The Supplemental Materials state with regard to Y-DNA H2 after clarifying the history of this label and identifying the loci used to make the classification that:
While only a few H2 individuals have ever been found, the haplogroup appears to have a west Eurasian distribution; with a low level Middle Eastern presence in modern-day Iran, Turkey, Bahrain, Kuwait and Qatar (Family Tree DNA), as well as minor occurrences in modern-day England, France, Sardinia, Sweden and the Netherlands (Family Tree DNA). H2 also seems to occur at low frequencies in Neolithic sample.** Citing for that sentence Haak W, Lazaridis I, Patterson N, Rohland N, Mallick S, Llamas B, et al. Massive migration from the steppe was a source for Indo-European languages in Europe. Nature. 2015; doi:10.1038/nature14317
This is suggestive of the couple of possibilities. One is that Y-DNA H2 could have been a Cardial Pottery minor component that spread from Iberia to the megalithic first wave farmers further to the North as well.
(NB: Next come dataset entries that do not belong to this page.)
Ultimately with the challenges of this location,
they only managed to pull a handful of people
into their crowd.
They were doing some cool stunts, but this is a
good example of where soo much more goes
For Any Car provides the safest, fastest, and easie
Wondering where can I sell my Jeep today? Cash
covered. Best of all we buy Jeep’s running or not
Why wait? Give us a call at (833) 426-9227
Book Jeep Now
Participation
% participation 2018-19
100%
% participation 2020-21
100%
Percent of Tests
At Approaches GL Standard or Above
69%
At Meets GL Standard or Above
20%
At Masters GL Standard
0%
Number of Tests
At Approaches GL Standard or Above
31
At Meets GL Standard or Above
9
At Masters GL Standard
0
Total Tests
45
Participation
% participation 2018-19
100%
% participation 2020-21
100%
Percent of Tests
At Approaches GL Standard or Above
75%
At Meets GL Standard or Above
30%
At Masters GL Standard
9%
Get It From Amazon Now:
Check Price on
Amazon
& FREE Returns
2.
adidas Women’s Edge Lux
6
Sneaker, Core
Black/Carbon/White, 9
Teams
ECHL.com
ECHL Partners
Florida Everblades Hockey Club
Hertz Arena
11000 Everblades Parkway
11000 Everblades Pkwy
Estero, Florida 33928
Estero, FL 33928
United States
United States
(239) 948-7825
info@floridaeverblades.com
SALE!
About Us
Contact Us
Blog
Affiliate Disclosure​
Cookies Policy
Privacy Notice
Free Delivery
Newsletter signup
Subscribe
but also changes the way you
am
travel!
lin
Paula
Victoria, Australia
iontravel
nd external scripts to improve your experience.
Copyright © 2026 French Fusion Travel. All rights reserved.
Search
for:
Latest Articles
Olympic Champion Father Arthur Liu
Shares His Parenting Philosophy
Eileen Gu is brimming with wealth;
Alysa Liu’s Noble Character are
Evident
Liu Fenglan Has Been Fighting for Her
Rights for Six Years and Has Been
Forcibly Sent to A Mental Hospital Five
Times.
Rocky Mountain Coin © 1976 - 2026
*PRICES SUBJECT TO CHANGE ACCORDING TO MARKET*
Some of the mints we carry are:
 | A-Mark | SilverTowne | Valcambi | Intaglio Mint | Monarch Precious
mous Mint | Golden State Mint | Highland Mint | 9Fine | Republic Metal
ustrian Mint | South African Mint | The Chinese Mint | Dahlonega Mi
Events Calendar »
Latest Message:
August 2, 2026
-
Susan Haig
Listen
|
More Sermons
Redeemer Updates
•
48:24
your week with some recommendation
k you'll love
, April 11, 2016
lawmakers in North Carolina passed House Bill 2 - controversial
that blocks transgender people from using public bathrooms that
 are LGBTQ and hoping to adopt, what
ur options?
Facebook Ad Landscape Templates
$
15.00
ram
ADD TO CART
Perhaps as few as just one Y-DNA H2 could have made his was from Southwestern Anatolia (once home to Armenians) who had ancestors who made it there from Iran, and then migrated further to wind up in the Cardial Pottery founding population, without leaving descendants whose descendants survived to the present along the way.
It would be interesting to see if there is any Y-DNA H2 in Tuscany where the Etruscans had their non-Indo-European civilization.
Given the dates of the Y-DNA H2 individual of 2,849-2,628 BCE, the pre-Bell Beaker archaeological context, and the location of the remains, any theory that the H2 was associate with Bell Beaker origins has to dramatically less likely. The oldest Bell Beaker wares in Iberia are from ca. 2900 BCE, and the Bell Beaker culture reached Northwest Iberia much later than that. In principle, a single man could have made this way from Southwestern Iberia to Northwestern Iberia and been incorporated into this community of pre-Bell Beaker Cardial Pottery farmers, but that does not seem very likely, and if Y-DNA H2 had more than a trace presence in a population that was a source of the Y-DNA R1b expansion in Western Europe, Y-DNA H2 would probably be much more common in Europe today than it is in fact, unless there were only one or two individuals with Y-DNA H2 in the entire founding population of the group that caused Y-DNA R1b to expand in Western Europe.